■ Problem ■
Report every line of the data where the string "Apply" appears.

** Opening Listed entries block **

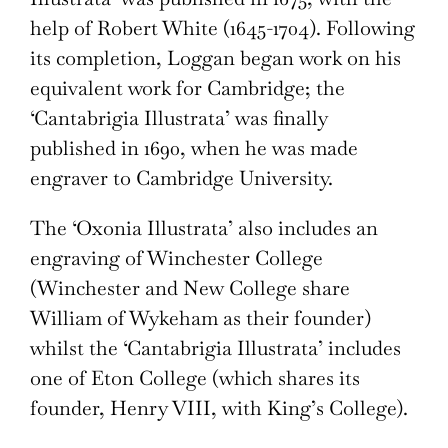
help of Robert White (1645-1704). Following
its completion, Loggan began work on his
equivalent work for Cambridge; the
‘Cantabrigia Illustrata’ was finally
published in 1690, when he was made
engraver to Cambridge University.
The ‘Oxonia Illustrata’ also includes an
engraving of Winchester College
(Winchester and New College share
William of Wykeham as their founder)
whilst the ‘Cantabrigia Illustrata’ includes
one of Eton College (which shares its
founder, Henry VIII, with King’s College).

** Closing Listed entries block **
** Opening Listed entries block **

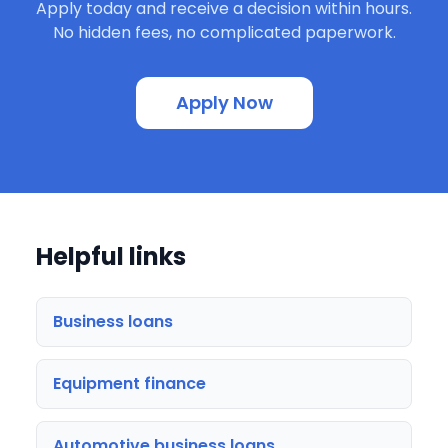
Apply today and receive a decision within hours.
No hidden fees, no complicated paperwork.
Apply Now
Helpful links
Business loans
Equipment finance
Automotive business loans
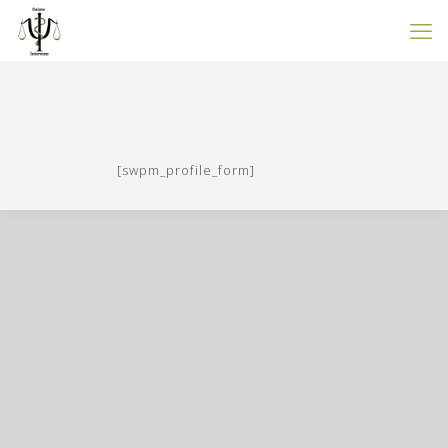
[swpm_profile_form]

** Closing Listed entries block **
** Opening Listed entries block **

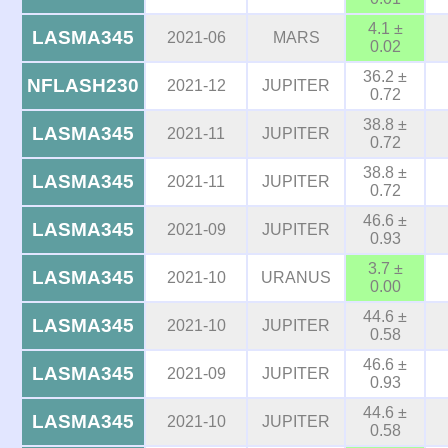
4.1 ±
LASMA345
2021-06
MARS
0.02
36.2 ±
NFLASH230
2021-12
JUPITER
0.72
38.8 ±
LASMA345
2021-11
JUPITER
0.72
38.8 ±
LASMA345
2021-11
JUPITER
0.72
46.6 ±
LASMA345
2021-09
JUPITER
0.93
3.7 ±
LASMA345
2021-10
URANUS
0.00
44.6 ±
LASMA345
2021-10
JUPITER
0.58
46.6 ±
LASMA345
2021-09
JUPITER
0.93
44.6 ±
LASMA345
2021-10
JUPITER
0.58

** Closing Listed entries block **

■ Result of the exercise ■
Apply today and receive a decision within hours.
Apply Now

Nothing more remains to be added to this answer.